My thesis research evaluated the nature of mobility on Santa Cruz Island, California during the early Holocene (7,500-10,000 BP). Considering arguments that the unique ecological conditions that exist in maritime environments encouraged reduced residential mobility and hastened the development of socially and politically complex hunter-gatherer societies (Binford 1990; Kelly 1995; Maschner 1999), examination of the development of settlement and foraging organization can help clarify our understanding of social and cultural evolution in maritime contexts. Indeed, researchers have focused on the effect that reduced mobility has on adaptations of food storage, trade, territoriality, and social and gender inequality. On the Northern Channel Islands of California, the effects of reduced mobility and the development of complexity have been widely studied with respect to later time periods; however, researchers are just beginning to consider mobility during earlier periods on these islands. While understanding mobility during these earlier periods will not lead directly to determining the causes of social and political complexity, it provides a baseline for understanding the development of adaptations that influence the nature and timing of this complexity and the factors affecting the cultural trajectory of human groups.

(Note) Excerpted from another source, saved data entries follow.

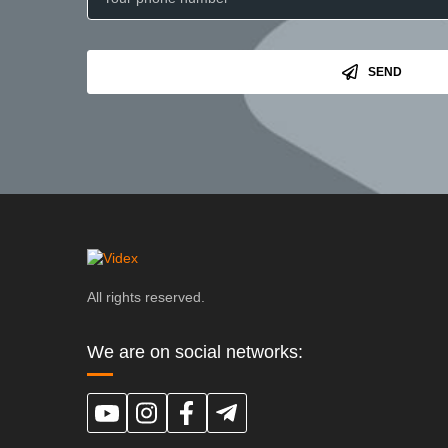
SEND
All rights reserved.
We are on social networks:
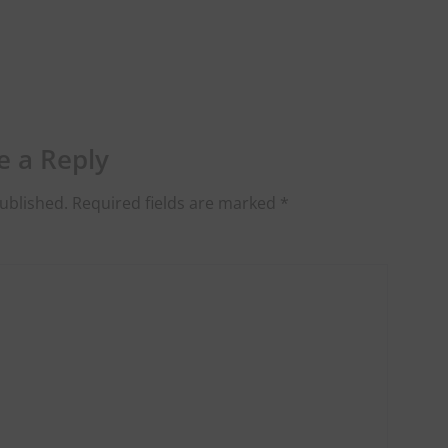
e a Reply
ublished.
Required fields are marked
*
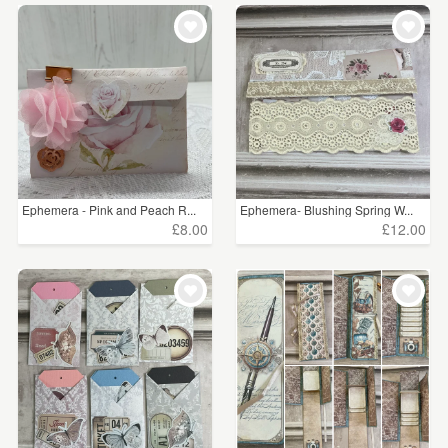
Ephemera - Pink and Peach R...
Ephemera- Blushing Spring W...
£8.00
£12.00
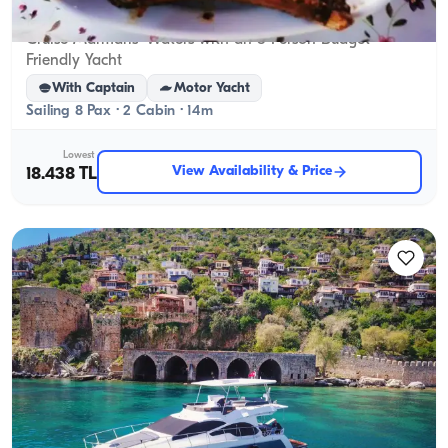
Marmaris, Muğla
New boat
Cruise Marmaris’ Waters with an 8-Person Budget-
Friendly Yacht
With Captain
Motor Yacht
Sailing 8 Pax · 2 Cabin · 14m
Lowest
View Availability & Price
18.438 TL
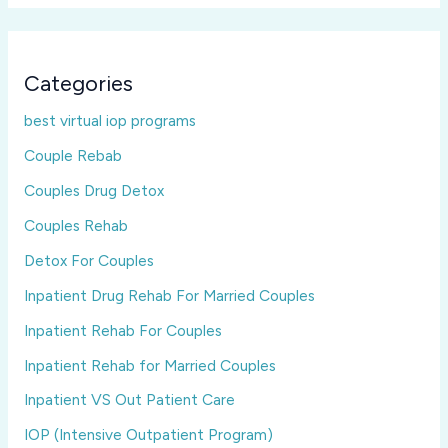
Categories
best virtual iop programs
Couple Rebab
Couples Drug Detox
Couples Rehab
Detox For Couples
Inpatient Drug Rehab For Married Couples
Inpatient Rehab For Couples
Inpatient Rehab for Married Couples
Inpatient VS Out Patient Care
IOP (Intensive Outpatient Program)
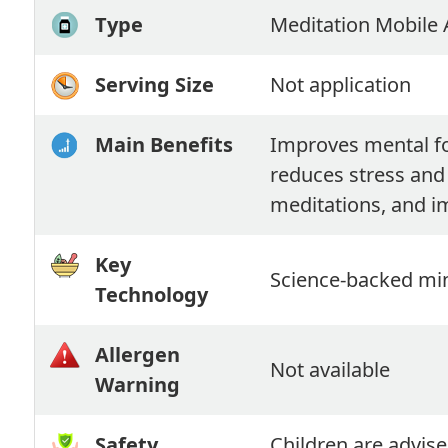
Type
Meditation Mobile
Serving Size
Not application
Main Benefits
Improves mental fo
reduces stress and
meditations, and i
Key
Science-backed min
Technology
Allergen
Not available
Warning
Safety
Children are advise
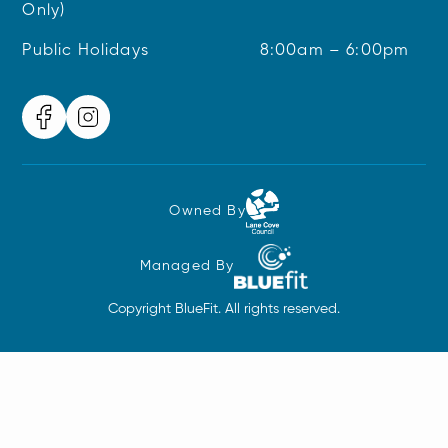
Only)
Public Holidays
8:00am – 6:00pm
Owned By
Managed By
Copyright BlueFit. All rights reserved.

Ecology and resource distribution and abundance are major factors in the mobility, subsistence, and settlement decisions that affect human group development and organization. Recognizing this organization within an archaeological context requires knowledge of the available resources, how these resources are distributed temporally and spatially, and how human groups would be expected to arrange themselves across the landscape to maximize foraging goals. Therefore, the specific goals for this project were to identify resource exploitation, land use, seasonality, and intensity of occupation and the relationship these factors have with paleoenvironmental variables at each known early Holocene site on Santa Cruz Island. Methods for accomplishing this goal included excavation of deposits and analysis of assemblages from all five identified early Holocene deposits on Santa Cruz Island. Excavations yielded artifactual, faunal, and floral assemblages that were analyzed to determine inter-site variation as well as site function, habitat and landscape use, and paleoenvironmental variables.
Results from this study show no significant variation in site function, implying that a more complex, reduced mobility settlement system was not present during the early Holocene on Santa Cruz Island. Locally available resources were a focus during occupation at all sites, and settlement decisions are based on the distribution of important resources across the landscape. Location-specific resources such as fresh water sources and high-quality tool stone were significant factors in settlement decisions at some sites, underscoring the importance of these resources for early island inhabitants. During the early Holocene on Santa Cruz Island, human group decisions appear to have been influenced primarily by environmental factors. Evidence indicative of complex hunter-gatherer societies, such as storage, village organization, and reduced mobility are absent. The absence of these key factors suggest that complex sociopolitical adaptations such as social and gender inequalities, and territoriality had not yet begun to develop and were not factors in human group decisions during the early Holocene on Santa Cruz Island.